An acronym in cheminformatics: GEAM for group environment annotation marker

GEAM stands for group environment annotation marker. In chemistry and molecular graph theory the word group means subgraph or substructure. A group is a formal part of a molecule— a formal building block. In those cases, where it coincidences with an observable chemical (sub)species, it is typically called a fragment.

The word group is best known from its occurrence in the term group contribution method or group contribution model (GCM), referring to the concept of group additivity that rationalizes certain molecular properties as an additive function of group contributions (incremental values associated with particular groups).
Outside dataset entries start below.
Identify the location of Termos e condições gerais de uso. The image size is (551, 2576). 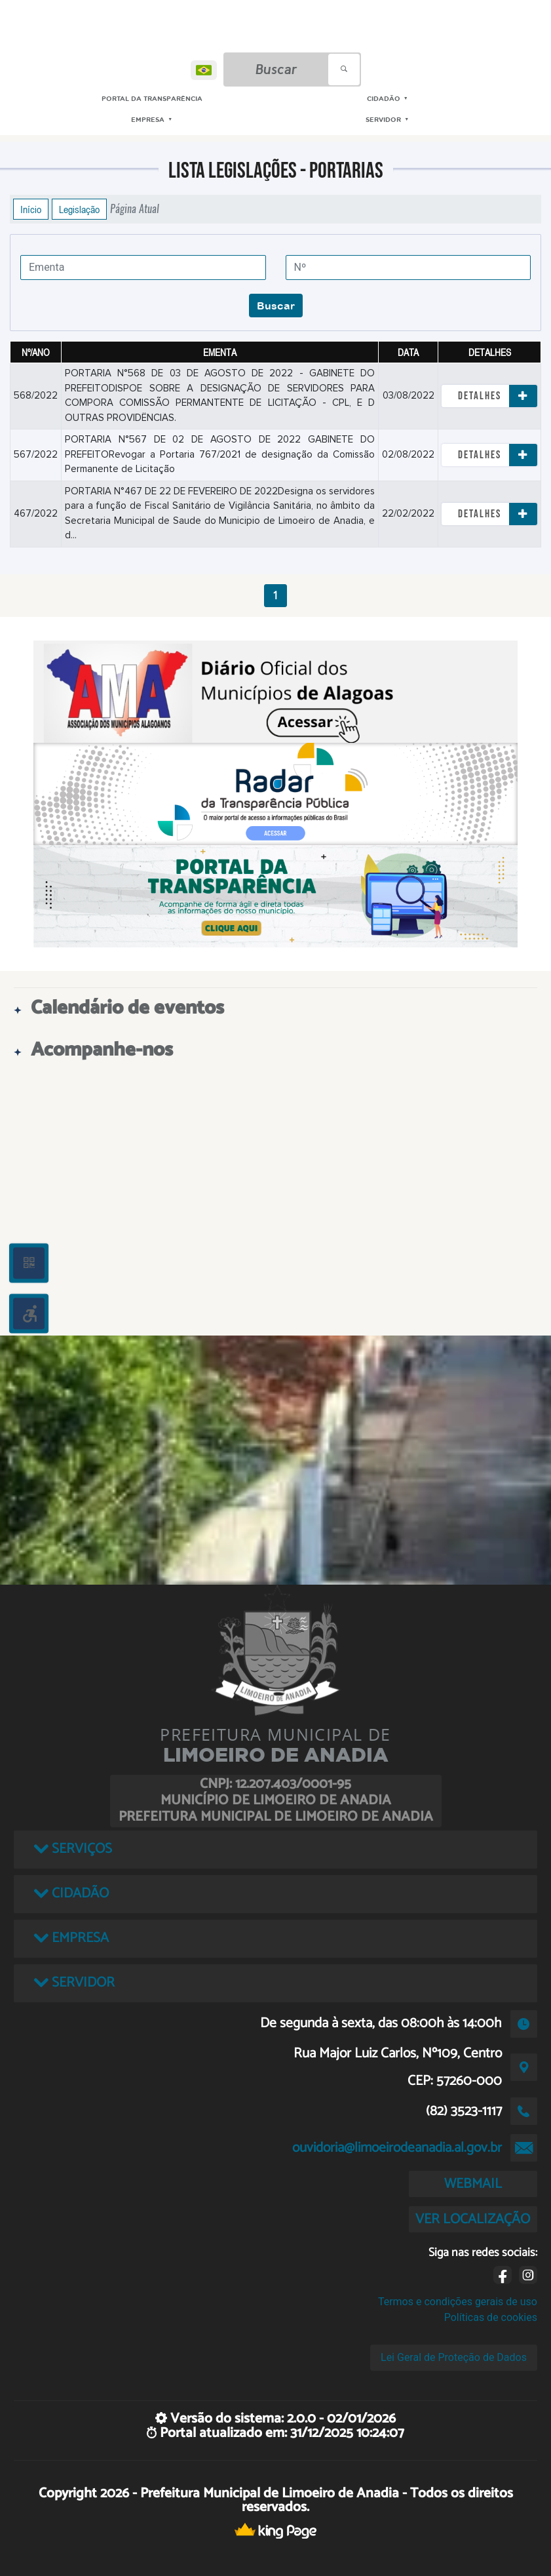 (457, 2301).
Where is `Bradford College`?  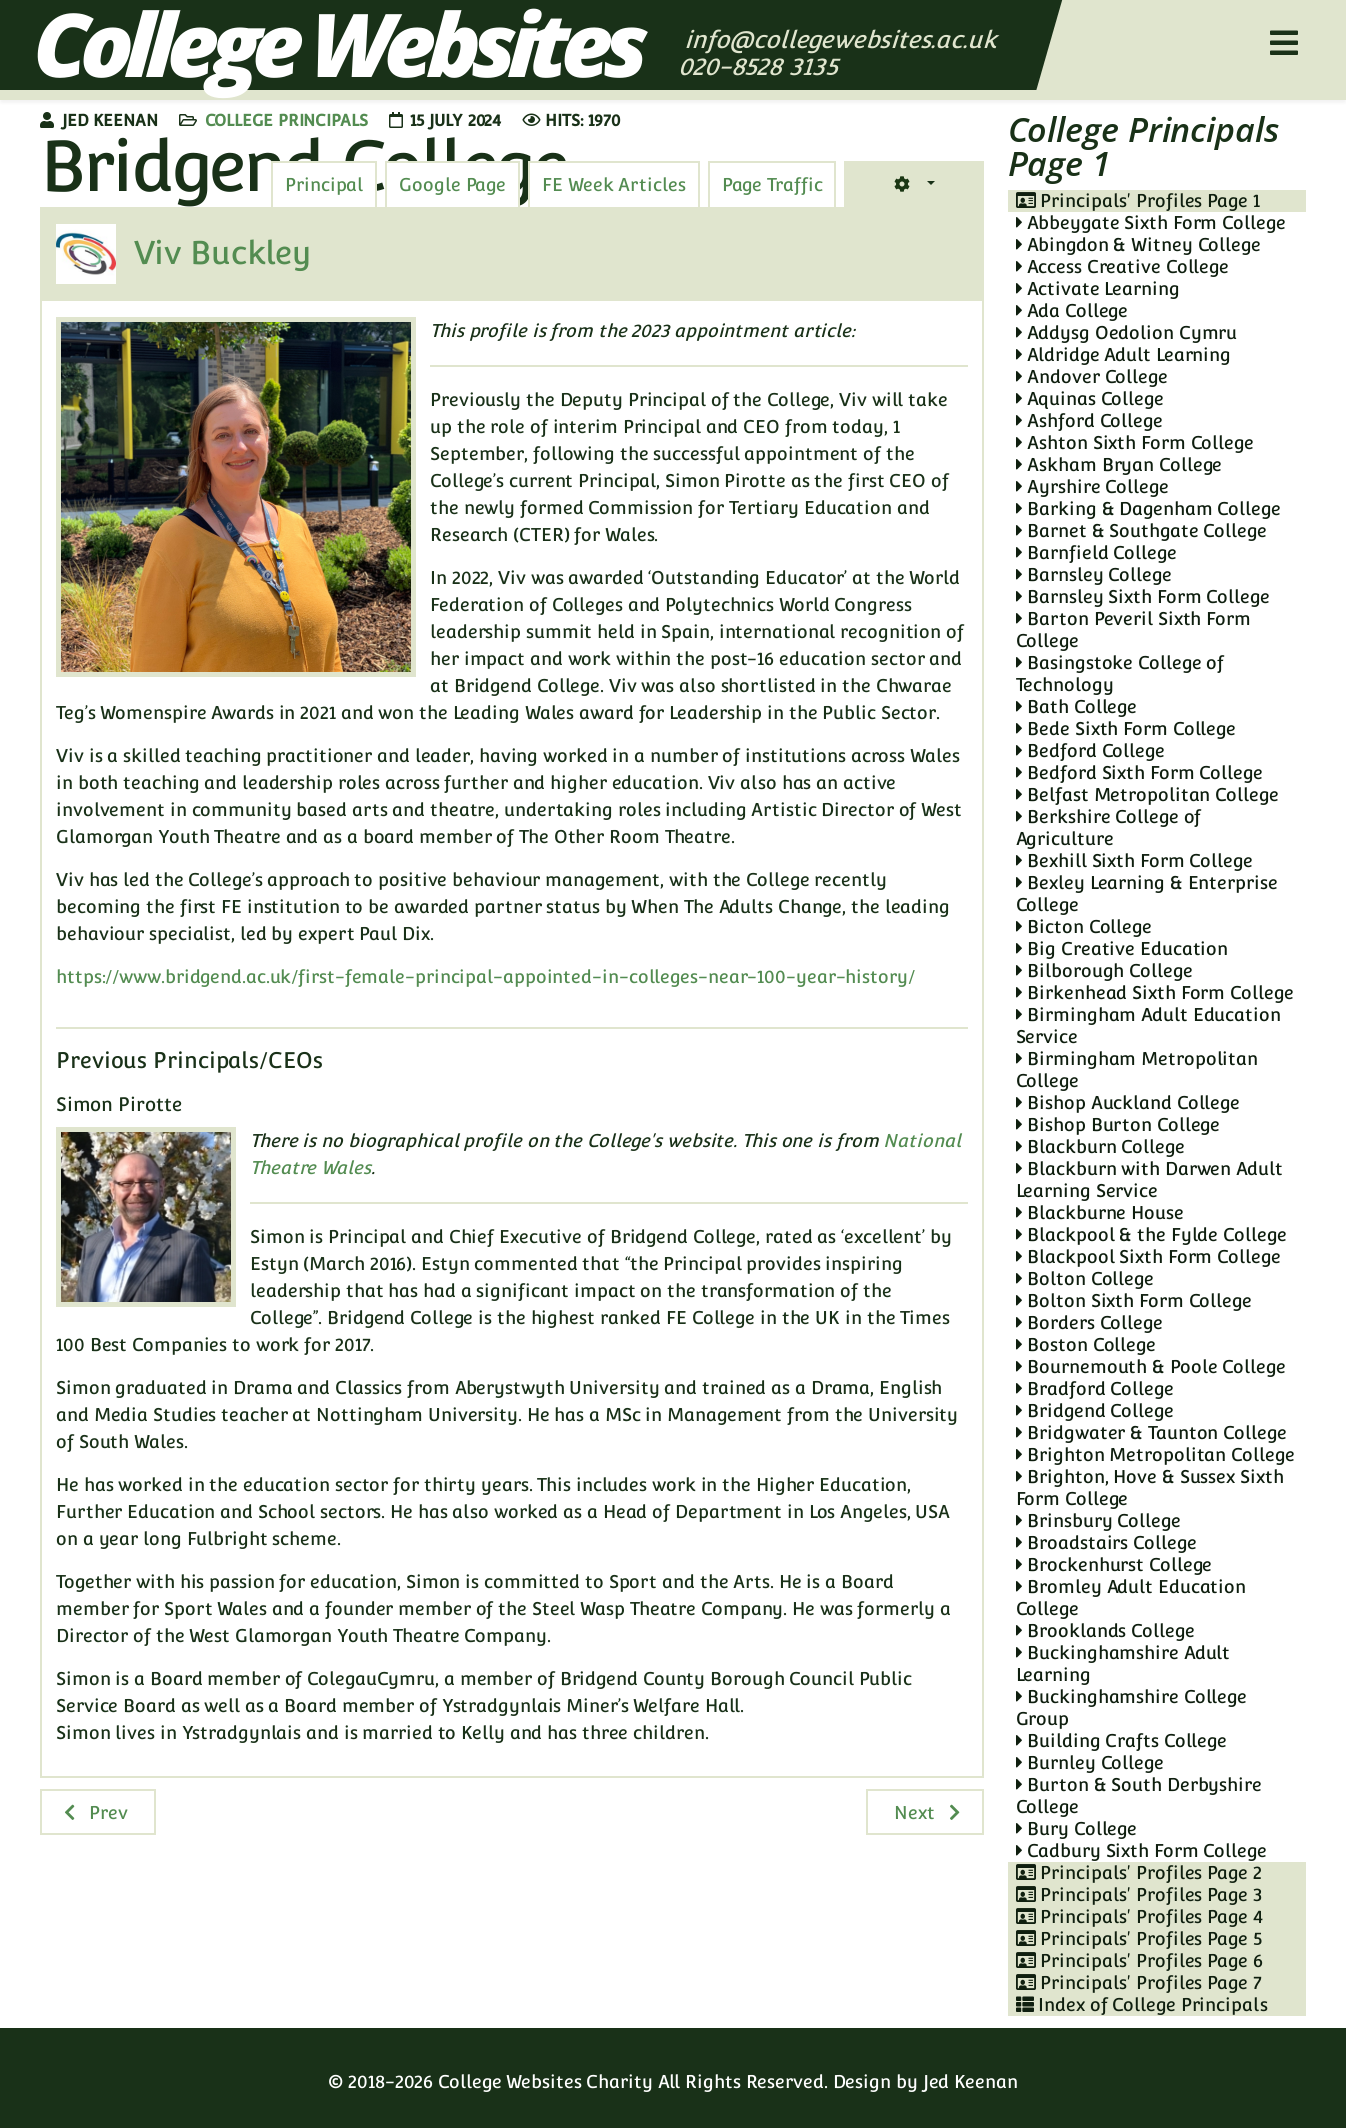 Bradford College is located at coordinates (1095, 1388).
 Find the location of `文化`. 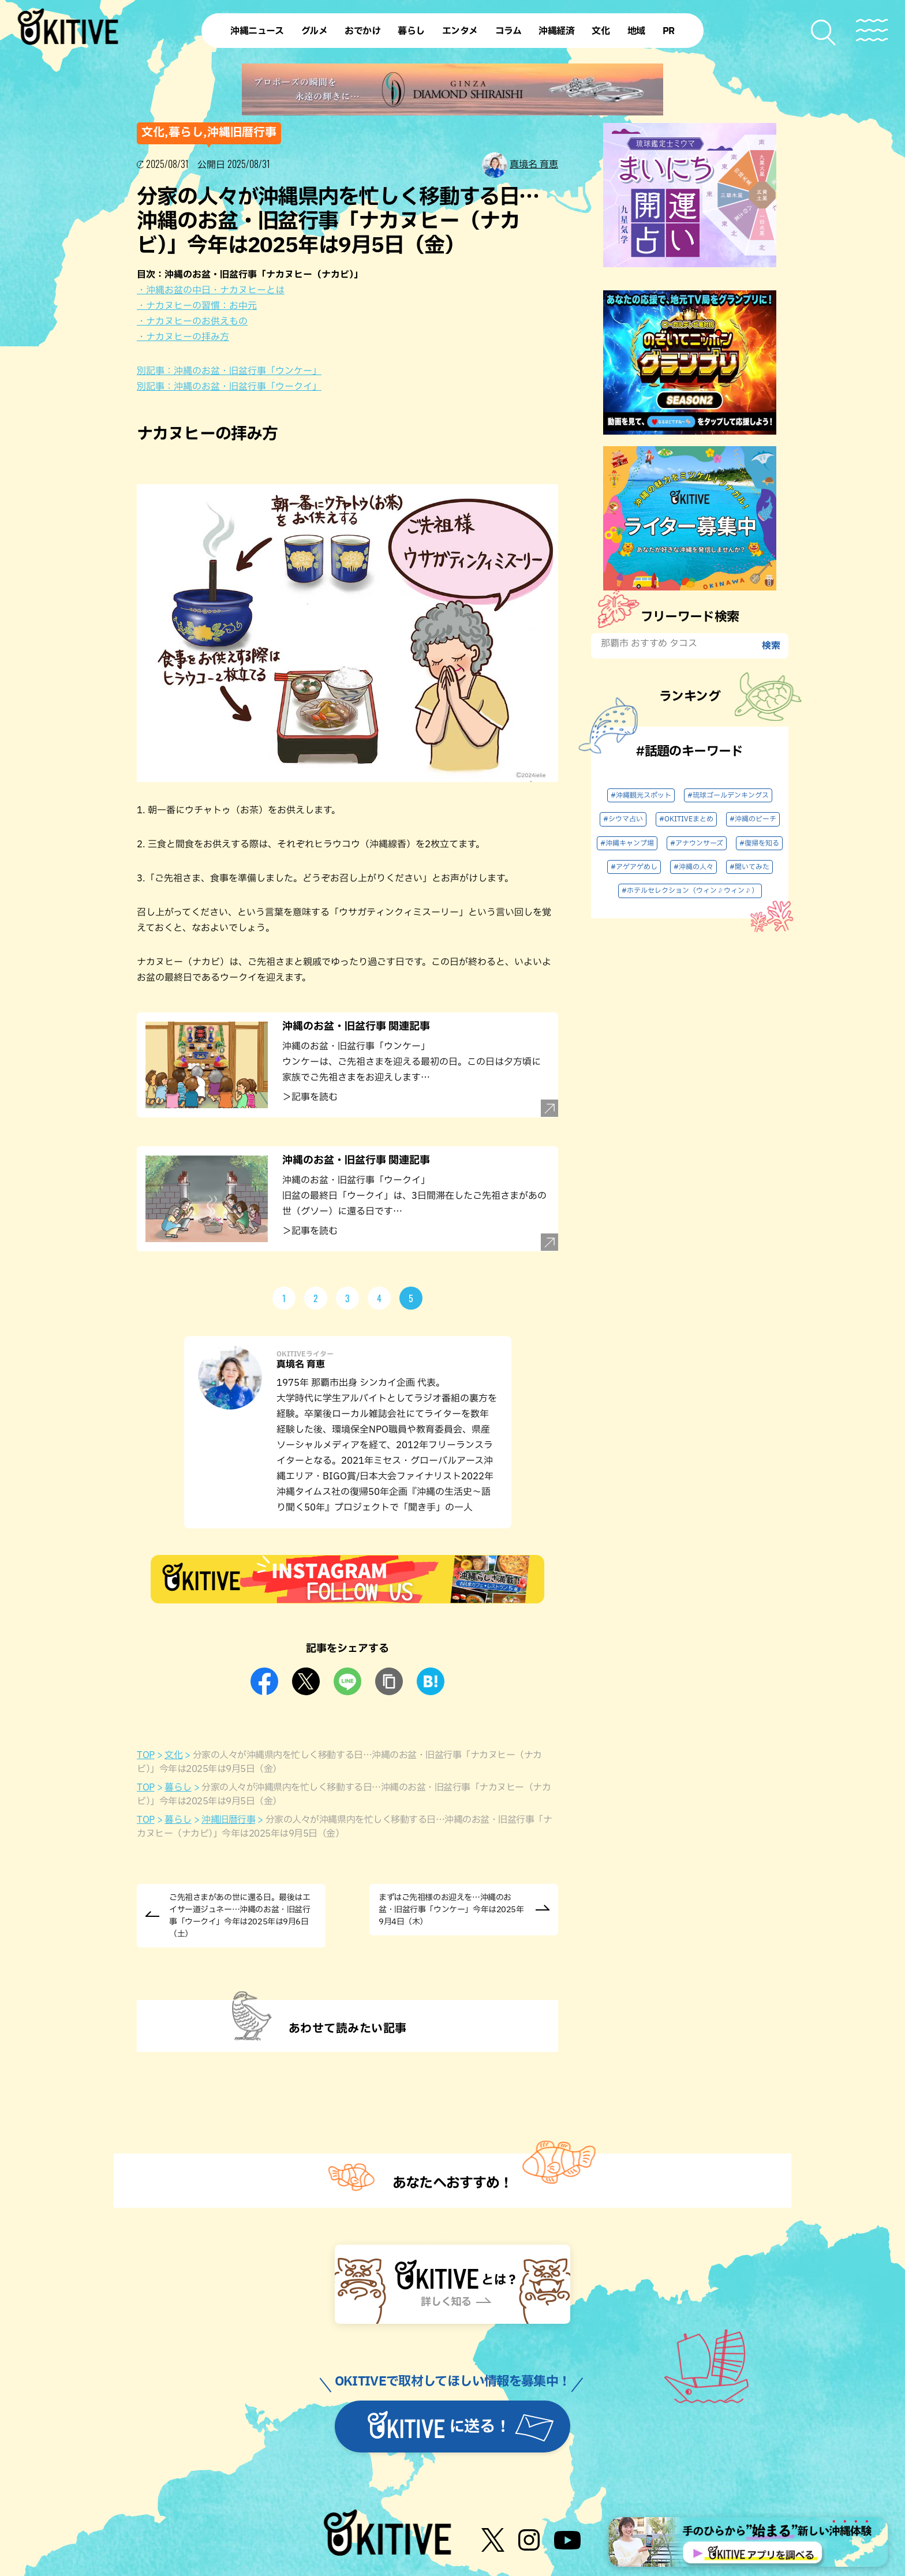 文化 is located at coordinates (173, 1755).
GCMs typically define their own notations to specify groups. The chemical language CurlySMILES provides an independent approach to encode groups: a substructure is encoded like the structure of a whole molecule in SMILES. Then, each substructure-defining open bond is encoded as an annotation to the atomic node at which the open bond occurs. For example, the
cyclobutanecarbonyl group of corresponding acyl halides can be encoded in CurlySMILES as follows:

C1CCC1C{-X}=O

The GEAM -X indicates the possible group environment: a halide atom (F, Cl, Br or I). To indicate an environment of alkyl instead of halide groups, one would use the notation C1CCC1C{-R}=O for the cyclobutylcarbonyl group. Restriction of the environment to alkyl groups with 4 to 7 C atoms is done with the notation C1CCC1C{-Rn=4-7}=O. Further examples of group environment notations, including terminal groups as well as multivalent groups are available.

References
[1] Axel Drefahl: CurlySMILES: a chemical language to customize and annotate encodings of molecular and nanodevice structures. Journal of Cheminformatics 2011, 3:1.
DOI: 10.1186/1758-2946-3-1.
[2] Axel Drefahl: CurlySMILES: group environment annotation [www.axeleratio.com/csm/proj/grpenvann.htm].